Monday 19 March 2012

Varkala, Kerala, India 2012


Are you: a holiday within a holiday, an escape from the real India, one more stop on the hippie trail, a place to spruik your wares, a better opportunity to beg, a place to pass on the dubious claims of ayurvedic medicine to a larger walleted, spirituality craving audience?

Varkala please stand up - you are all these things, and more.


Thursday 15 March 2012

Ernakulam - Varkala, Kerala, India 2012




5:00am Ernakulam Station. A wake up chai seemed in order - when in Rome...

The locals stand in small groups; twos & threes. They speak in hushed tones, as if muffled by the blanket of the night or girding themselves before a battle. In a way, I suppose they are – every-day life is a battle of sorts for most Indians.

5:50am. We leave in darkness, the last of the night - dawn is only a vague idea. Slowly, pitch turns to dark grey, and now I can see the Coconut palms exploding against the pre-dawn sky like inky black fireworks. Through the outer suburbs & into the countryside: rice paddies interspersed with banana & mango trees, tethered goats & water buffalo, men playing badminton on makeshift outdoor courts, chickens scratching around the yards, and lazy dogs lolling in the shade. And all amongst this the great washed heading to school, work, or whatever business requires their time today.  These folk are scrubbed, pressed and polished as if prepared for a job interview. Travelling second class I was expecting worse. I am the only one wearing a t-shirt and shorts, all else in pressed trousers, shirts or glittering saris.

And so to Varkala. At least for a few days there will be no timetable demanding my adherence. When met at the station my friend immediately befriends an Italian, Tibetophile barista. He is going in the same direction, so we share a cab. They exchange addresses, and he shouts us breakfast.

The rest of the day is spent relaxing, nicely topped off with a visit to a coconut vendor, an ocean swim, followed by a rinse under a spring pouring from the cliff base. The same water is used to fill our water bottles.

In the evening outside many restaurants, the catch of the day is displayed.

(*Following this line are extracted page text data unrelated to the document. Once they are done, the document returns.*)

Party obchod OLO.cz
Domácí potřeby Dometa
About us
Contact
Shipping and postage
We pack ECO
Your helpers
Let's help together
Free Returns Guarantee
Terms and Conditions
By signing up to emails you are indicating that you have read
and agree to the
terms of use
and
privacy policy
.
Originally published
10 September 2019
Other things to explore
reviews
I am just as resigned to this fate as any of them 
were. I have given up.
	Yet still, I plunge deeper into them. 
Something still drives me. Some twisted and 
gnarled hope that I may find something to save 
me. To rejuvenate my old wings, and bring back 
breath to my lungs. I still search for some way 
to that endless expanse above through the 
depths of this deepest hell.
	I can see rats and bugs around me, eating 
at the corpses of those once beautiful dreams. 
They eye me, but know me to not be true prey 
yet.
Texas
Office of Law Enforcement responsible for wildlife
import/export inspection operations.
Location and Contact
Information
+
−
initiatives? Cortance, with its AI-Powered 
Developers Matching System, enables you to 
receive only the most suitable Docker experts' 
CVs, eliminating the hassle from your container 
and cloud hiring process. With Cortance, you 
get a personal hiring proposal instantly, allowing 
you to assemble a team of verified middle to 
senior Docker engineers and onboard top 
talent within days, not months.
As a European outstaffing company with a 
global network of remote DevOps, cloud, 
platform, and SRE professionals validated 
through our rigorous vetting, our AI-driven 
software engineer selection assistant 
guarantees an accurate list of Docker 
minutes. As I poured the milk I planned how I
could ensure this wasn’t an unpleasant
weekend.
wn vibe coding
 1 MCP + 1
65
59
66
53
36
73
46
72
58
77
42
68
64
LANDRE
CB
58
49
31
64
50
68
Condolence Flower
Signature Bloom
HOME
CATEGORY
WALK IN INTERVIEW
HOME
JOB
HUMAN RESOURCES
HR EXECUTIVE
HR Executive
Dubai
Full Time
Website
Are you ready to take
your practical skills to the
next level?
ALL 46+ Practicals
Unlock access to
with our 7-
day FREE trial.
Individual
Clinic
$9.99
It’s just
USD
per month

A cornucopia of fruits of the sea - choose your poisson. It will be cooked to your liking & on your plate in minutes. I had the calamari, Keralan style, with coconut rice. 


Kuala Lumpur - Ernakulam, Kerala, India 2012




An uneventful flight - the best type I find - over northern Sumatera, then Sri Lanka & southern India, the latter two almost attached by a string 'o pearls of islands and islets. I could see below the hills & lakes of Kerala, soon to be my mountain-biking stomping ground. Upon arrival I top-up on Rupees at the airport, and grab a taxi into Ernakulam and my Spartan digs; chosen for their close proximity to the station and an early morning get away. Although unfamiliar with the city, I had a better grasp of its geography than my driver. He struggled to find one of the two main railway stations, a skill I would have thought essential for any self-respecting cabbie.

After recently spruiking my ability to find a bargain hotel, I now humbly realise that I received every Rupee worth of value from that exchange. Dinner was - of what I expect will be many, before this trip is over - chicken biryani from a rail side diner. Based on the constant attention of the friendly staff, I was clearly the odd one out in the establishment. The food service was fast & friendly (take note so-called fast food establishments), and the biryani excellent. Concealed in a hemisphere of spiced rice were chunks of chicken & a boiled egg. Sides of red onion raita & brinjal pickles topped off a most excellent end to a long day. Now to rest, as best I can, in my mosquito infested bunker, sometimes referred to as a 'Hotel Room' in these parts.